Dataset items
════════

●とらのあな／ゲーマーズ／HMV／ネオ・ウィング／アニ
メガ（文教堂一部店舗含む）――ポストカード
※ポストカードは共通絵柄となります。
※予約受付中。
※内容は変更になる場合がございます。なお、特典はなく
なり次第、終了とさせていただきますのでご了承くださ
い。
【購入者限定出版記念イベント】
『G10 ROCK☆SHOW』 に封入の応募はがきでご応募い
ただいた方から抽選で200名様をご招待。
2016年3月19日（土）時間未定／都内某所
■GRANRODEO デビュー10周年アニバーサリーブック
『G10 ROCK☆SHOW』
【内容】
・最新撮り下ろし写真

════════

_Work order:_
Recopy the entries above exactly, with every line included.

_Expected answer:_
●とらのあな／ゲーマーズ／HMV／ネオ・ウィング／アニ
メガ（文教堂一部店舗含む）――ポストカード
※ポストカードは共通絵柄となります。
※予約受付中。
※内容は変更になる場合がございます。なお、特典はなく
なり次第、終了とさせていただきますのでご了承くださ
い。
【購入者限定出版記念イベント】
『G10 ROCK☆SHOW』 に封入の応募はがきでご応募い
ただいた方から抽選で200名様をご招待。
2016年3月19日（土）時間未定／都内某所
■GRANRODEO デビュー10周年アニバーサリーブック
『G10 ROCK☆SHOW』
【内容】
・最新撮り下ろし写真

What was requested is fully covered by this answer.